Garden On, Vashon
Gardening, cooking, building, designing, dreaming…
Gardening, cooking, building, designing, dreaming…
I’ve just returned from Sacramento, California, where the temps have climbed to the mid-60s but the many of the fields north of the city are still flooded with El Nino rain. Unlike, I suppose, many a winter, our season is just as far along as theirs: the winter primroses in containers have yet to be replaced with tulips or daffodils, and the fruit trees such as pear or cherry are just starting to bloom.
Creeping rosemary seemed planted in every container, parking strip, and drainage-pond verge. I’ve never thought of it as a landscaping plant en masse, but it looked great in long swaths on a bank, blooming its ghostly blue in the late winter sun. Unlike the pencil-thin junipers and Russian Olive trees planted everywhere to evoke Tuscany and the Mediterranean, creeping rosemary does just fine in the Puget Sound, provided it has excellent drainage. I once grew it in a sand-filled trench.
Speaking of things Tuscany, the truly fun discovery of the trip were the proliferation of Olive Oil stores—at least three just in the “town centre” I was hoteling in. Sis and I were snagged in a “WeOlive” boutique, where the fat, affable proprietor thrust thimble after thimble of oils and vinegars at us. Who knew black cherries could make such a sweet balsamico? Apparently the olive growers of California have joined cooperatively and created oil boutiques modeled after wine tasting cellars. Their price of $1/ounce for their bulk oils or vinegars may SEEM cheap (who can’t afford $1 per?), but I saw later at our local grocery that a good balsamic vinegar can be had for .50¢/ounce.

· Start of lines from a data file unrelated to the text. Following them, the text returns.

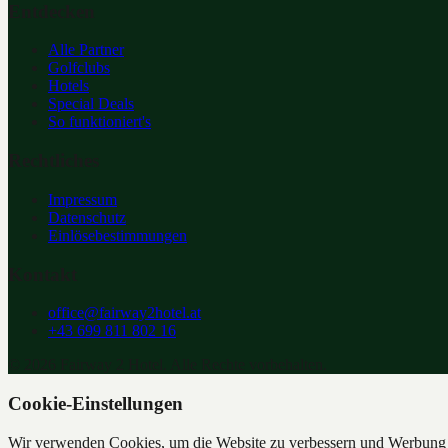
Entdecken
Alle Partner
Golfclubs
Hotels
Special Deals
So funktioniert's
Rechtliches
Impressum
Datenschutz
Einlösebestimmungen
Kontakt
office@fairway2hotel.at
+43 699 811 802 16
©
2026
Fairway 2 Hotel. Alle Rechte vorbehalten.
Cookie-Einstellungen
Wir verwenden Cookies, um die Website zu verbessern und Werbung z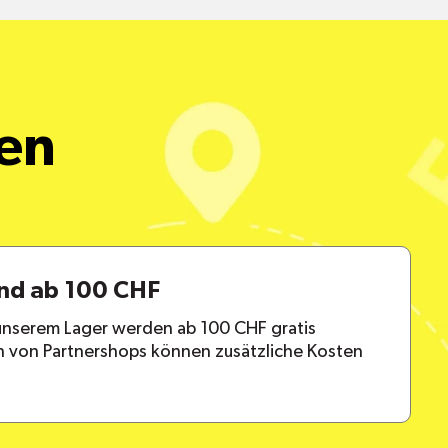
een
and ab 100 CHF
 unserem Lager werden ab 100 CHF gratis
en von Partnershops können zusätzliche Kosten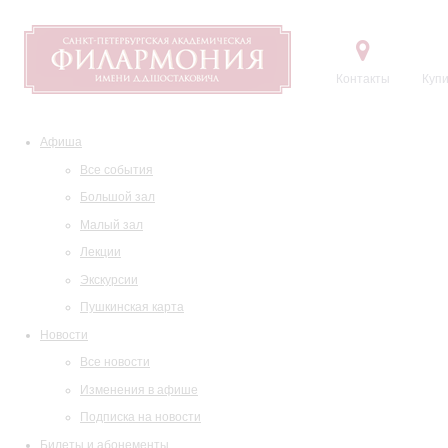
Контакты
Купи
Афиша
Все события
Большой зал
Малый зал
Лекции
Экскурсии
Пушкинская карта
Новости
Все новости
Изменения в афише
Подписка на новости
Билеты и абонементы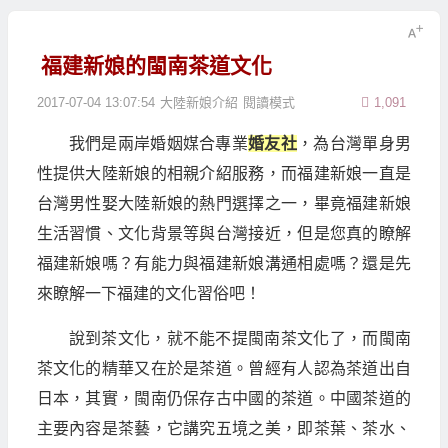
福建新娘的閩南茶道文化
2017-07-04 13:07:54
大陸新娘介紹
閱讀模式
1,091
我們是兩岸婚姻媒合專業
婚友社
，為台灣單身男
性提供大陸新娘的相親介紹服務，而福建新娘一直是
台灣男性娶大陸新娘的熱門選擇之一，畢竟福建新娘
生活習慣、文化背景等與台灣接近，但是您真的瞭解
福建新娘嗎？有能力與福建新娘溝通相處嗎？還是先
來瞭解一下福建的文化習俗吧！
說到茶文化，就不能不提閩南茶文化了，而閩南
茶文化的精華又在於是茶道。曾經有人認為茶道出自
日本，其實，閩南仍保存古中國的茶道。中國茶道的
主要內容是茶藝，它講究五境之美，即茶葉、茶水、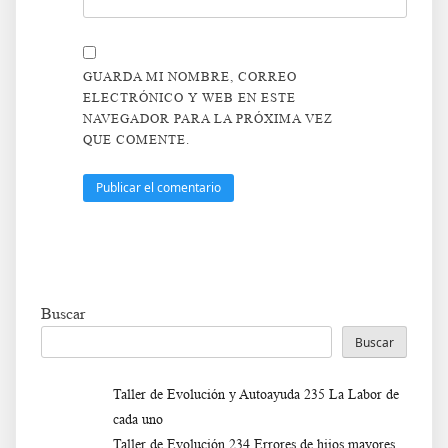
GUARDA MI NOMBRE, CORREO
ELECTRÓNICO Y WEB EN ESTE
NAVEGADOR PARA LA PRÓXIMA VEZ
QUE COMENTE.
Buscar
Buscar
Taller de Evolución y Autoayuda 235 La Labor de
cada uno
Taller de Evolución 234 Errores de hijos mayores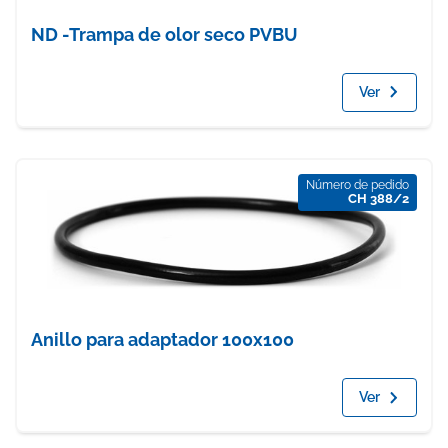
ND -Trampa de olor seco PVBU
Ver
Número de pedido
CH 388/2
Anillo para adaptador 100x100
Ver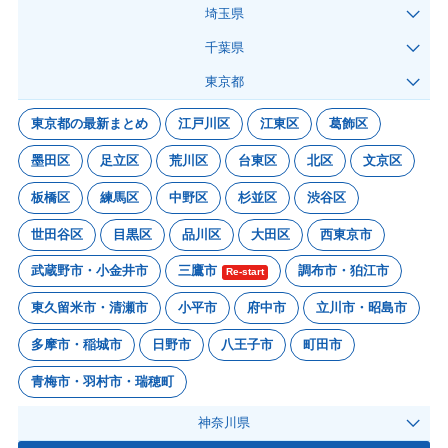
埼玉県
千葉県
東京都
東京都の最新まとめ
江戸川区
江東区
葛飾区
墨田区
足立区
荒川区
台東区
北区
文京区
板橋区
練馬区
中野区
杉並区
渋谷区
世田谷区
目黒区
品川区
大田区
西東京市
武蔵野市・小金井市
三鷹市
調布市・狛江市
Re-start
東久留米市・清瀬市
小平市
府中市
立川市・昭島市
多摩市・稲城市
日野市
八王子市
町田市
青梅市・羽村市・瑞穂町
神奈川県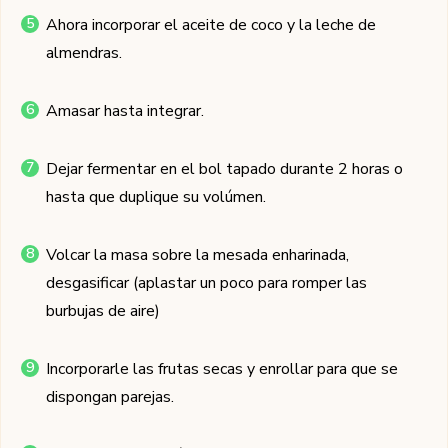
Ahora incorporar el aceite de coco y la leche de
almendras.
Amasar hasta integrar.
Dejar fermentar en el bol tapado durante 2 horas o
hasta que duplique su volúmen.
Volcar la masa sobre la mesada enharinada,
desgasificar (aplastar un poco para romper las
burbujas de aire)
Incorporarle las frutas secas y enrollar para que se
dispongan parejas.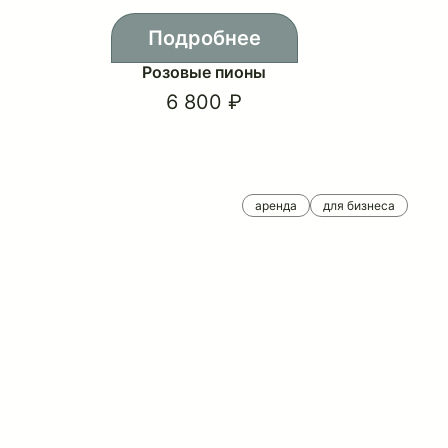
Подробнее
Розовые пионы
6 800 ₽
аренда
для бизнеса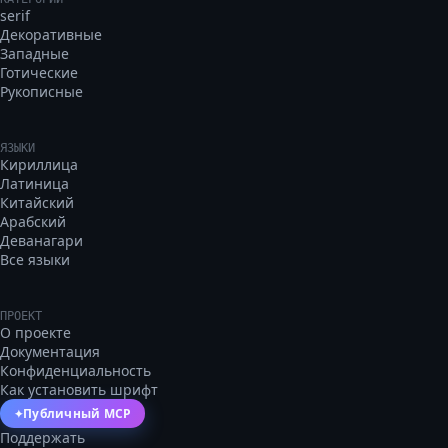
serif
Декоративные
Западные
Готические
Рукописные
ЯЗЫКИ
Кириллица
Латиница
Китайский
Арабский
Деванагари
Все языки
ПРОЕКТ
О проекте
Документация
Конфиденциальность
Как установить шрифт
Публичный MCP
✦
Поддержать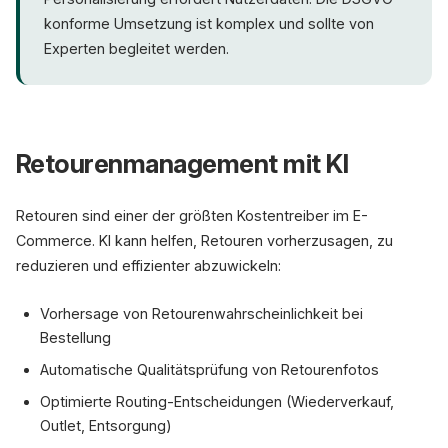
konforme Umsetzung ist komplex und sollte von
Experten begleitet werden.
Retourenmanagement mit KI
Retouren sind einer der größten Kostentreiber im E-
Commerce. KI kann helfen, Retouren vorherzusagen, zu
reduzieren und effizienter abzuwickeln:
Vorhersage von Retourenwahrscheinlichkeit bei
Bestellung
Automatische Qualitätsprüfung von Retourenfotos
Optimierte Routing-Entscheidungen (Wiederverkauf,
Outlet, Entsorgung)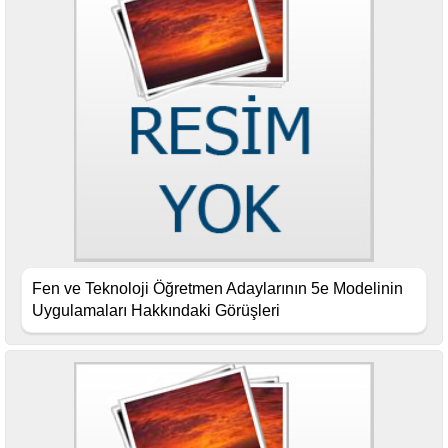
Fen ve Teknoloji Öğretmen Adaylarının 5e Modelinin
Uygulamaları Hakkındaki Görüşleri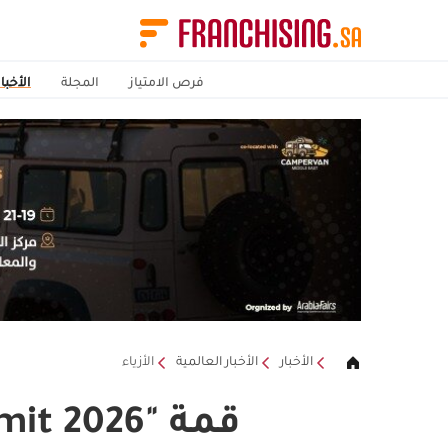
فرص الامتياز
المجلة
الأخبار
الأخبار
الأخبار العالمية
الأزياء
قمة "RLC Fashion Summit 2026" في يونيو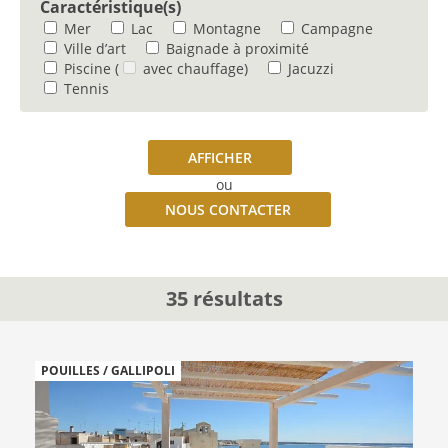
Caractéristique(s)
Mer
Lac
Montagne
Campagne
Ville d’art
Baignade à proximité
Piscine
(
avec chauffage)
Jacuzzi
Tennis
AFFICHER
ou
NOUS CONTACTER
35 résultats
POUILLES / GALLIPOLI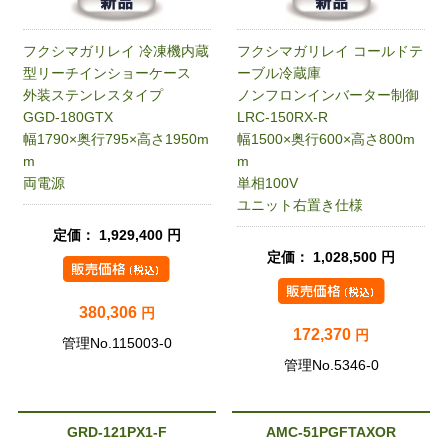
フクシマガリレイ 冷凍機内蔵
フクシマガリレイ コールドテ
型リーチインショーケース
ーブル冷蔵庫
外装ステンレスタイプ
ノンフロンインバーター制御
GGD-180GTX
LRC-150RX-R
幅1790×奥行795×高さ1950m
幅1500×奥行600×高さ800m
m
m
両電源
単相100V
ユニット右置き仕様
定価： 1,929,400 円
定価： 1,028,500 円
380,306
円
172,370
円
管理No.115003-0
管理No.5346-0
GRD-121PX1-F
AMC-51PGFTAXOR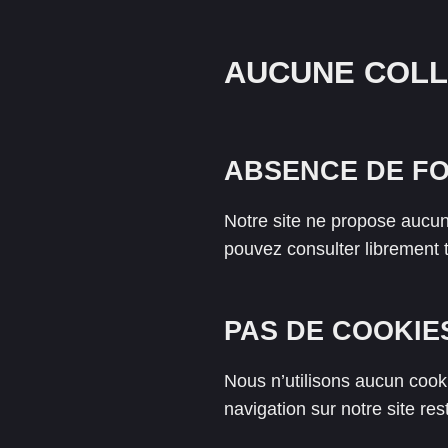
AUCUNE COLL
ABSENCE DE FO
Notre site ne propose aucun
pouvez consulter librement 
PAS DE COOKIES
Nous n’utilisons aucun cooki
navigation sur notre site r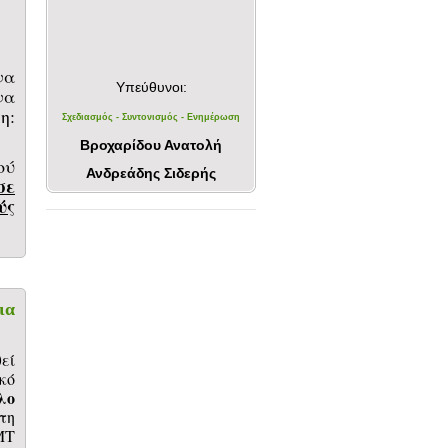
να
Υπεύθυνοι:
να
:
Σχεδιασμός - Συντονισμός - Ενημέρωση
Βροχαρίδου Ανατολή
ού
Ανδρεάδης Σιδερής
σε
ύς
ια
εί
κό
λο
τη
MT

But the experience of standing there guzzling and comparing the good stuff? Priceless.
I was pulled yet again toward the seed racks in True Value today: the Ed Hume racks seem particularly well-stocked with new varieties, as if they hope for a repeat of last year’s run on vegie seeds. I’ve been curious to see whether the price is better from the seed catalog, or if stores mark up the prices on the seed racks. Apparently not, at least for Territorial Seed Company: prices are the same whether you buy straight from the catalog or off the seed rack. Your selection is about 100% larger in the catalog, though, and it comes with more information. So if you DO buy off the rack, do pick up a catalog if for the growing information alone.
Since we seem to be further along toward spring than the calendar suggests, this is a good time to clean up the garden and to divide or transplant perennials. You can trim the winter-kill of perennials back to their crowns, and with a sharp snips you can “de-dead-leaf” plants that look tatty, like lady’s mantle or bergenia. The grasses—all except the razor-sharp ones—you can comb with your fingers to pull out dead blades and bent stalks.
I usually move shasta daisies in March, but as long as your soil is not water-logged, moving them now assures them enough spring rain to establish new roots. Other plants to divide and/or transplant include the summer bloomers like rudbeckia, echinacea, dierama (‘angel’s fishing rod’), epimedium, daylilies, catmint, sedums, agastache, alchemilla (‘lady’s mantle’), and asters. When opening the earth for these, loosen the soil with a handful of compost or aged leaf mould: this will feed the plant, as well as provide good drainage should our early spring do an about-face.